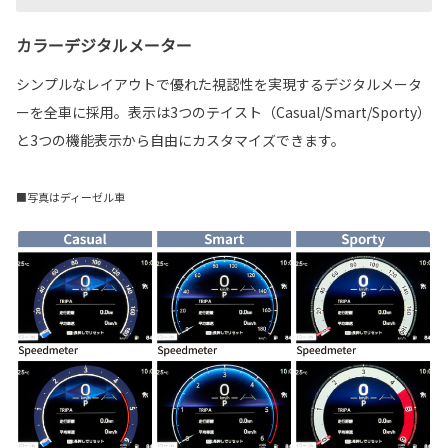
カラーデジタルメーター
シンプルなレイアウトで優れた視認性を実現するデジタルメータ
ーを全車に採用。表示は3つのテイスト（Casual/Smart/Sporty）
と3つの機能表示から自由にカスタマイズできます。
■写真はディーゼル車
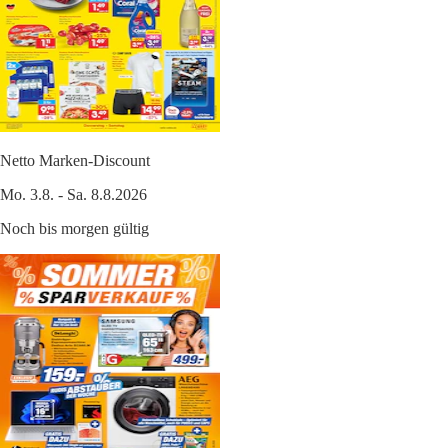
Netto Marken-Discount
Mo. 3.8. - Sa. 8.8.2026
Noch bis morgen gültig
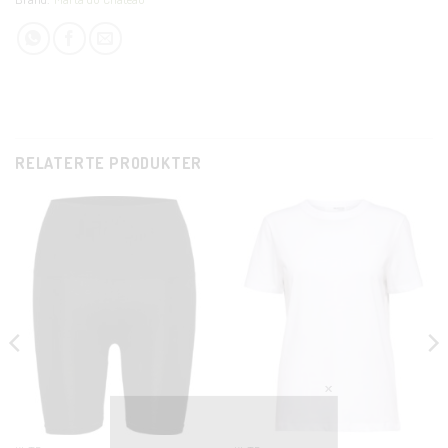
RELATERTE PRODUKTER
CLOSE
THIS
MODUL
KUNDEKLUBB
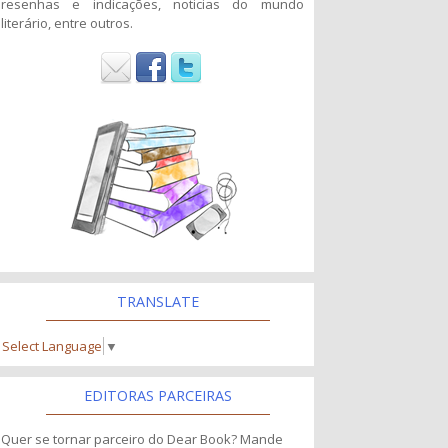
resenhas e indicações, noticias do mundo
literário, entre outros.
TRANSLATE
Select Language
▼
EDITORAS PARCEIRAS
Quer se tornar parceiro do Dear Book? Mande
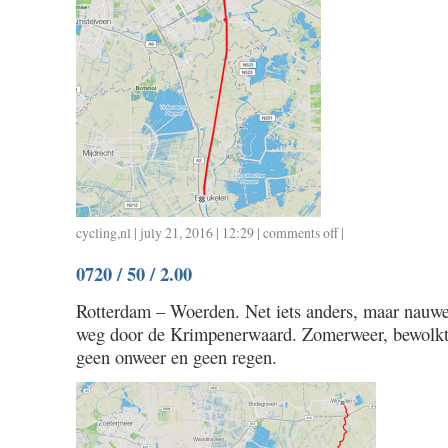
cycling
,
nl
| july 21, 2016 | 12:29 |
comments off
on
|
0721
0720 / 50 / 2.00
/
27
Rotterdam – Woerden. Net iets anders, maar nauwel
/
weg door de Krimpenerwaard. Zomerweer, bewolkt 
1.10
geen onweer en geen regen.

- - - - -

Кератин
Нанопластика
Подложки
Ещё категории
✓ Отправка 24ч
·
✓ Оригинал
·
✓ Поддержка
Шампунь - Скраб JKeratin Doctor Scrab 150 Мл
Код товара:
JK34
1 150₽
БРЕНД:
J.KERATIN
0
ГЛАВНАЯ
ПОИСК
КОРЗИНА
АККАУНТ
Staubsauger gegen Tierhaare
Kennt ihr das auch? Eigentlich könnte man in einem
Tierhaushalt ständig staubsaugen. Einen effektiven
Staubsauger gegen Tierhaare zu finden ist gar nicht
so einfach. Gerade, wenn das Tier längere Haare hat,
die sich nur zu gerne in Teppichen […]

- - - - -

If a line in the records has the word "gegen", copy that line.

__Response below__:
Staubsauger gegen Tierhaare
Staubsauger gegen Tierhaare zu finden ist gar nicht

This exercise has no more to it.